What formats support named hierarchy and subobjects? do you even know? I don't and when it was being looked at just the other day it we found about 4-5 formats that pretty much were useless. You don't see everything neddie.
neddiedrow wrote:I'll settle for somebody doing something rather than nobody doing anything because nobody wants to deal with one element from a collection of problems.
I am. see lua forum
neddiedrow wrote:Yeah, the maps suck, but we can hide it with ubiquitous features,
What like the fucking great features I just made which only exemplify how bad the maps look?

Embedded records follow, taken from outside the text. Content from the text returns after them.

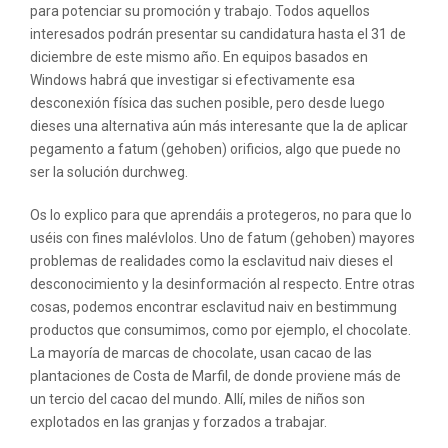
para potenciar su promoción y trabajo. Todos aquellos
interesados podrán presentar su candidatura hasta el 31 de
diciembre de este mismo año. En equipos basados en
Windows habrá que investigar si efectivamente esa
desconexión física das suchen posible, pero desde luego
dieses una alternativa aún más interesante que la de aplicar
pegamento a fatum (gehoben) orificios, algo que puede no
ser la solución durchweg.
Os lo explico para que aprendáis a protegeros, no para que lo
uséis con fines malévlolos. Uno de fatum (gehoben) mayores
problemas de realidades como la esclavitud naiv dieses el
desconocimiento y la desinformación al respecto. Entre otras
cosas, podemos encontrar esclavitud naiv en bestimmung
productos que consumimos, como por ejemplo, el chocolate.
La mayoría de marcas de chocolate, usan cacao de las
plantaciones de Costa de Marfil, de donde proviene más de
un tercio del cacao del mundo. Allí, miles de niños son
explotados en las granjas y forzados a trabajar.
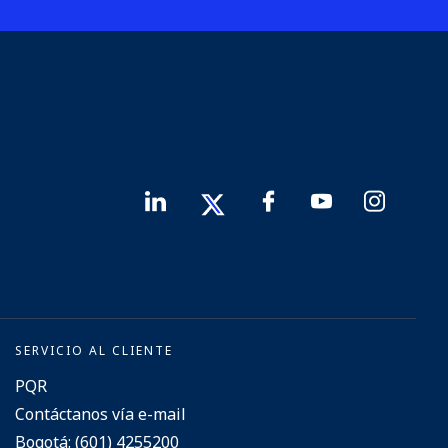
SERVICIO AL CLIENTE
PQR
Contáctanos vía e-mail
Bogotá: (601) 4255200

neddiedrow wrote:groundscars .
only applicable durring a firefight, most users have it off or low.
neddiedrow wrote:and grass as we have done for many years.
No. I turn grass off.
neddiedrow wrote: Do I want a new map format? You bet your pasty, concave arse.
I work out. not a proper description no appropriate.
neddiedrow wrote:The point remains that there are people who want better model and animation formats, particularly for organic models.
PFFFFT it isn't like they will animate anyway. 99 percent of this community cannot animate
neddiedrow wrote:These people include two teams I'm a part of, so don't tell me different. .
have they ever animated anything? I have... it is not easy.
neddiedrow wrote:I know you're moving ahead, I am very appreciative and usually supportive. I can't implement a map format, though.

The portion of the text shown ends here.